### RECORDS FOR PROCESSING
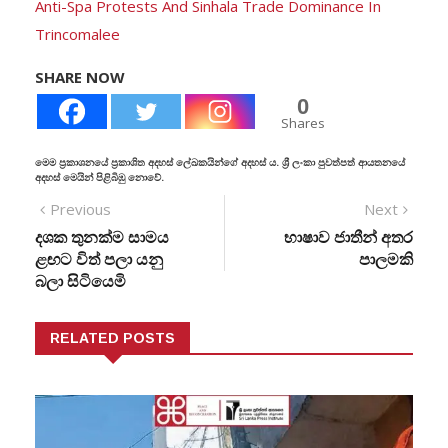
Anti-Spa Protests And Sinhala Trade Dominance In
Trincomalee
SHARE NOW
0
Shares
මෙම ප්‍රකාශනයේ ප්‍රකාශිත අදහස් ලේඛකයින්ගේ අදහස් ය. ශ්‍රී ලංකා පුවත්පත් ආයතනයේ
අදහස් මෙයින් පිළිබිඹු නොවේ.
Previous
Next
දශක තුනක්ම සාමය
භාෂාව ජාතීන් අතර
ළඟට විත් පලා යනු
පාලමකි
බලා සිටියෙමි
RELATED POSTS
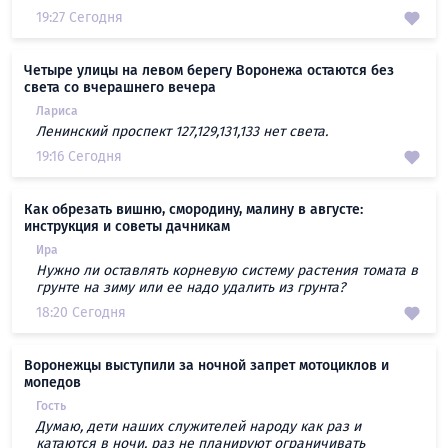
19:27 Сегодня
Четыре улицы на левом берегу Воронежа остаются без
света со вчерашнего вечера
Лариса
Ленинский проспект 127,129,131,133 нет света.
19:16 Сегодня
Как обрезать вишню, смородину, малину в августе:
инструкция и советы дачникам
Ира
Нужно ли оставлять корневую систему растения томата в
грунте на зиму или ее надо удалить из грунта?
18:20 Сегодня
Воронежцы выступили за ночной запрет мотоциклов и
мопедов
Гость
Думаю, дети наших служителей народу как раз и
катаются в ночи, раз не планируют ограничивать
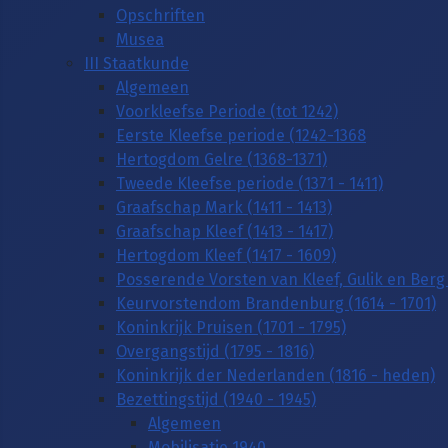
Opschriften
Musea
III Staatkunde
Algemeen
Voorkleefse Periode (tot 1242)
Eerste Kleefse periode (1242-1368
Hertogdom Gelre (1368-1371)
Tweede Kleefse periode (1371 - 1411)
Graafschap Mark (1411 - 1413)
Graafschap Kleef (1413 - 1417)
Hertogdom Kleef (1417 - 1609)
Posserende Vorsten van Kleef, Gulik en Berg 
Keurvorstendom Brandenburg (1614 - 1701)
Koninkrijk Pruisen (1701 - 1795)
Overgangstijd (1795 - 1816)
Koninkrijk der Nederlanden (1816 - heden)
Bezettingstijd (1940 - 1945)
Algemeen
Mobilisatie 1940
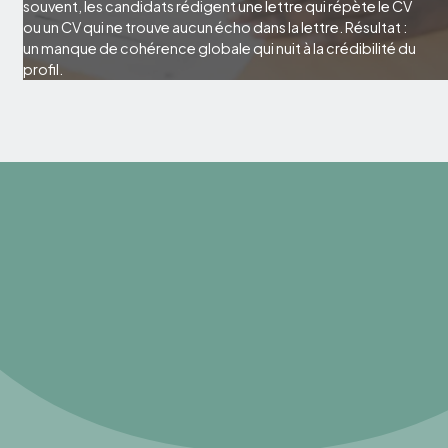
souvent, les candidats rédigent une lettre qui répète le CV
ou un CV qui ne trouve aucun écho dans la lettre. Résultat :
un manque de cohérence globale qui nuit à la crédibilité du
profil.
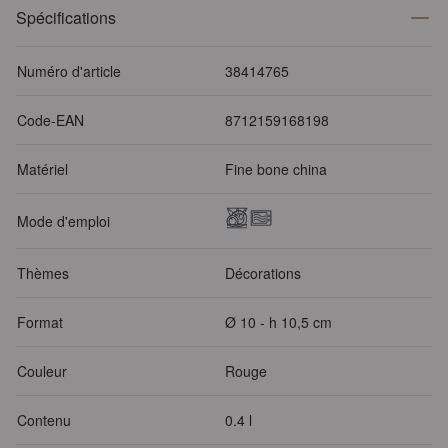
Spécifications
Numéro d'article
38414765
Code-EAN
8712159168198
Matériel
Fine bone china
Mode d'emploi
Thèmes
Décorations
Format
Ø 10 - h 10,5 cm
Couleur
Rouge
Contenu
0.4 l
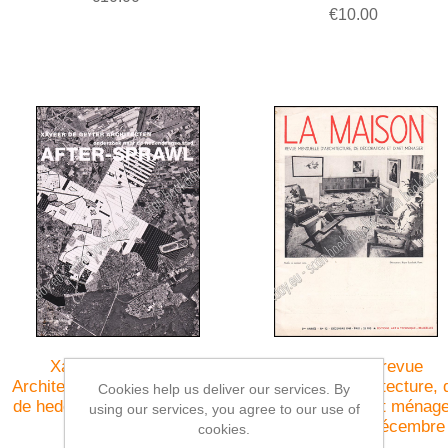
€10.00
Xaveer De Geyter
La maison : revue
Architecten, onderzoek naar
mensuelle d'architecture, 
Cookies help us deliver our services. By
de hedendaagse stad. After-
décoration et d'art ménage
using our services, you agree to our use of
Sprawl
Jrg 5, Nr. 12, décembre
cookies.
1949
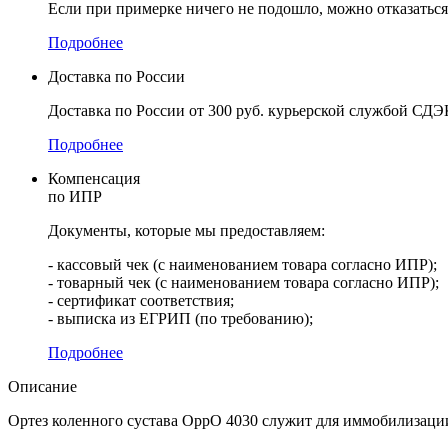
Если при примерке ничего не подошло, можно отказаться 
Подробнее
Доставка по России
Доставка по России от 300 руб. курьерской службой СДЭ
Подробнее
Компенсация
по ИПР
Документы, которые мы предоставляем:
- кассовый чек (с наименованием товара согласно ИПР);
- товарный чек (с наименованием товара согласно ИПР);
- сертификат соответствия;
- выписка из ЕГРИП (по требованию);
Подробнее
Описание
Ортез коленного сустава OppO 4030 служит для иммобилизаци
######
### RECORDS FOR PROCESSING
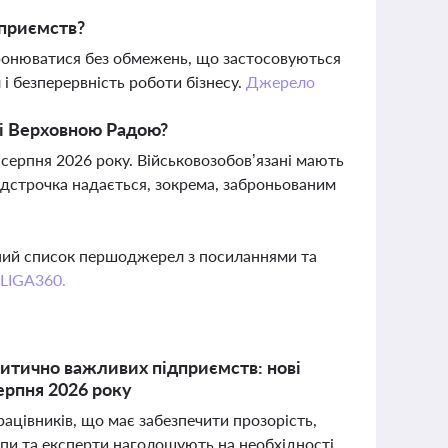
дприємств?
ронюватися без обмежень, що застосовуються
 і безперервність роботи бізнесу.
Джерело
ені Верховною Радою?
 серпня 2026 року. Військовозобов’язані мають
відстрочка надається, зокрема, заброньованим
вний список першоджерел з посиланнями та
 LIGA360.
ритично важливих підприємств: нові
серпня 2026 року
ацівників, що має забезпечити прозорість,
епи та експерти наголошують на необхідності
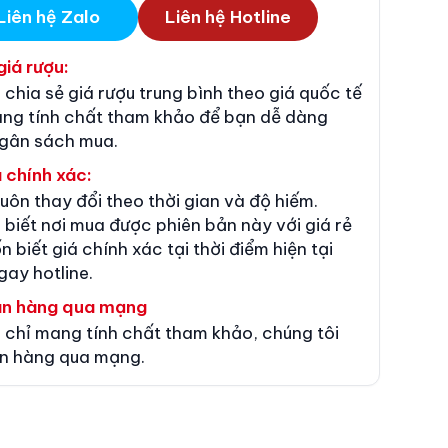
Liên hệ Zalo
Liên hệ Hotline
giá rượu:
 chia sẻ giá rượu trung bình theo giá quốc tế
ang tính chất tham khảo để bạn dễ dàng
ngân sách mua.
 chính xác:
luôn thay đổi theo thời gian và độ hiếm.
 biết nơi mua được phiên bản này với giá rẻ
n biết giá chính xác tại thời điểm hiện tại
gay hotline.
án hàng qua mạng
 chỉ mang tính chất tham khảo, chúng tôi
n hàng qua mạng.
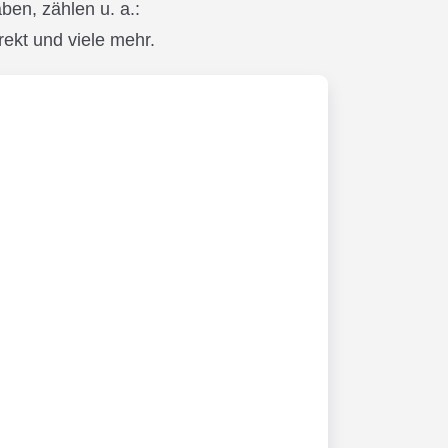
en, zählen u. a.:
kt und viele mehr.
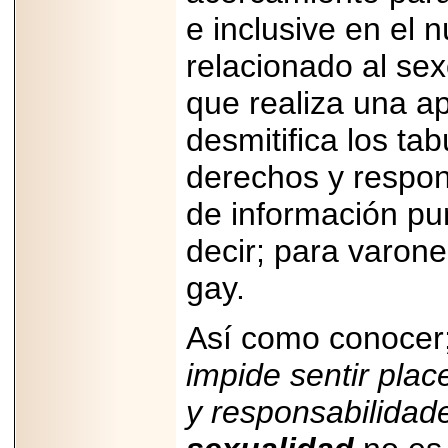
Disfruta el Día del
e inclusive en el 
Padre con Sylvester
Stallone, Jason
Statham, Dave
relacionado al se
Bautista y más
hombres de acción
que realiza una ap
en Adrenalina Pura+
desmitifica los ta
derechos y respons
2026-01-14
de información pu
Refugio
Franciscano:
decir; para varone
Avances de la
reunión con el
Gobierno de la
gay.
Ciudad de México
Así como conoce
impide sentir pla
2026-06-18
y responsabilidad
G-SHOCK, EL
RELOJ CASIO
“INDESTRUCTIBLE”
######
### RECORDS FOR PROCESSING
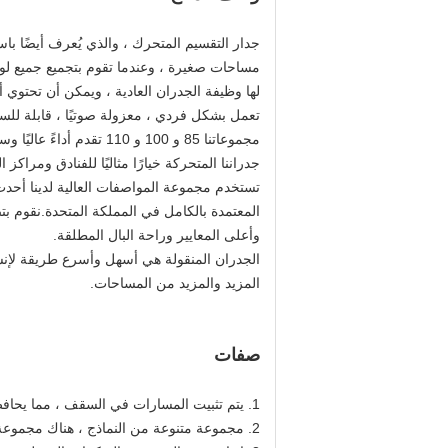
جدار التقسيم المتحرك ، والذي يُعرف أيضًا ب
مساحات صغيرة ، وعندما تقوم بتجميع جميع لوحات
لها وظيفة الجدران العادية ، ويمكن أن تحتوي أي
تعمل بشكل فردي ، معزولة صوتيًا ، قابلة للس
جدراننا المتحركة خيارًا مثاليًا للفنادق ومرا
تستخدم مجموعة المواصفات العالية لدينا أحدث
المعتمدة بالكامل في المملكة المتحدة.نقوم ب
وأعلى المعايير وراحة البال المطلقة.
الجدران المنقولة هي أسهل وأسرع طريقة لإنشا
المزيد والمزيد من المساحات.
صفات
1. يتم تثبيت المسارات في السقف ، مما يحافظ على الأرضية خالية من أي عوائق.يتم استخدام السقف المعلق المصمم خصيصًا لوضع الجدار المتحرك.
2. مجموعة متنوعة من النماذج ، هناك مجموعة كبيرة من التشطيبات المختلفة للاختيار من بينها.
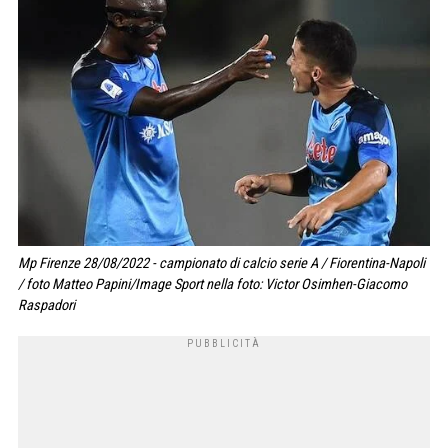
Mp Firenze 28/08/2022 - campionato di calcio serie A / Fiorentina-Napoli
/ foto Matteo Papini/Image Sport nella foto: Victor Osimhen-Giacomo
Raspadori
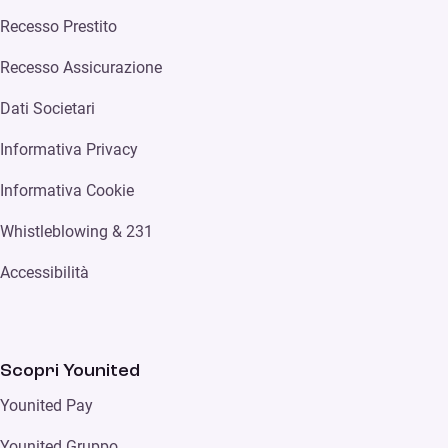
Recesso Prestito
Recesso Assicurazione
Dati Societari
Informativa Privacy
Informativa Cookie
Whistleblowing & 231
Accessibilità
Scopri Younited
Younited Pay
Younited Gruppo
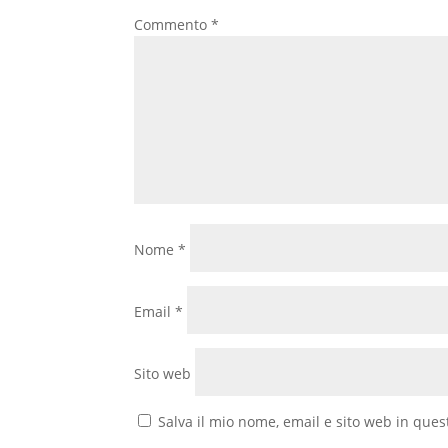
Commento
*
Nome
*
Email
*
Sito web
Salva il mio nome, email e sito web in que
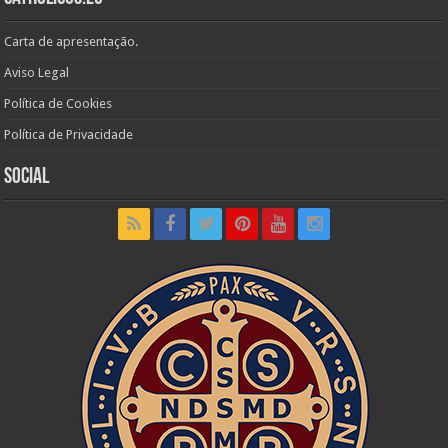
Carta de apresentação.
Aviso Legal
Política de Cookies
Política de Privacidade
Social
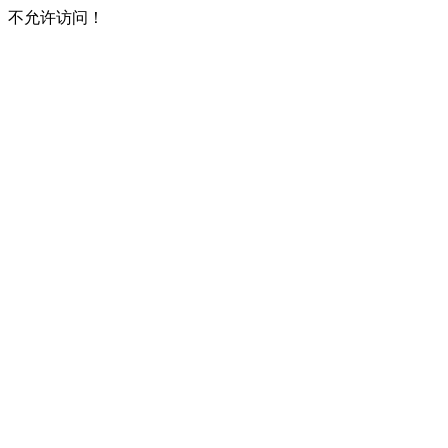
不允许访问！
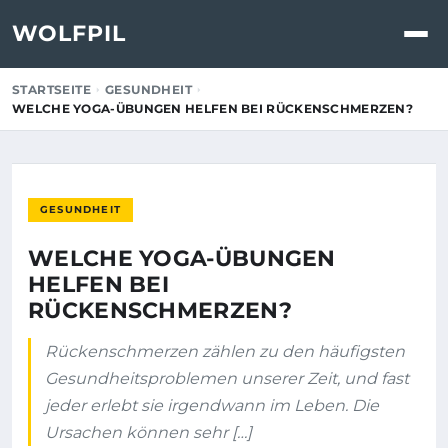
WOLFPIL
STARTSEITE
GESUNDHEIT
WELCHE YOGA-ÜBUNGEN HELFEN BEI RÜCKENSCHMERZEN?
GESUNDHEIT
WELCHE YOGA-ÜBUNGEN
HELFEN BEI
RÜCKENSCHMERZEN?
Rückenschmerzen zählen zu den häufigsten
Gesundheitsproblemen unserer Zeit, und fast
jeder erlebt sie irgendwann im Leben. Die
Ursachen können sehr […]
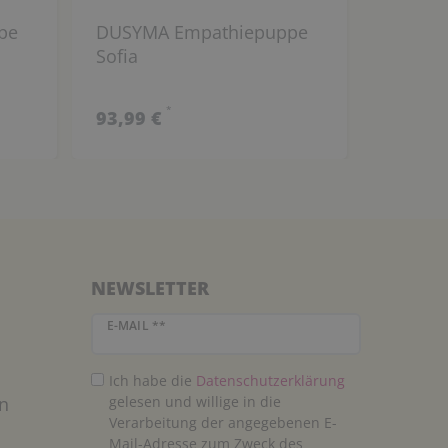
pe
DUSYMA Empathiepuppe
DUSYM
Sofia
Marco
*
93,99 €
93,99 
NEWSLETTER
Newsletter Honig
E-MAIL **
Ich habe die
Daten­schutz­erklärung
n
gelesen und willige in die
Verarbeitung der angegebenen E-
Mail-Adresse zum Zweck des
######
Whenever the word "Recesso" occurs in a line above, copy that line.

Recesso Prestito
Recesso Assicurazione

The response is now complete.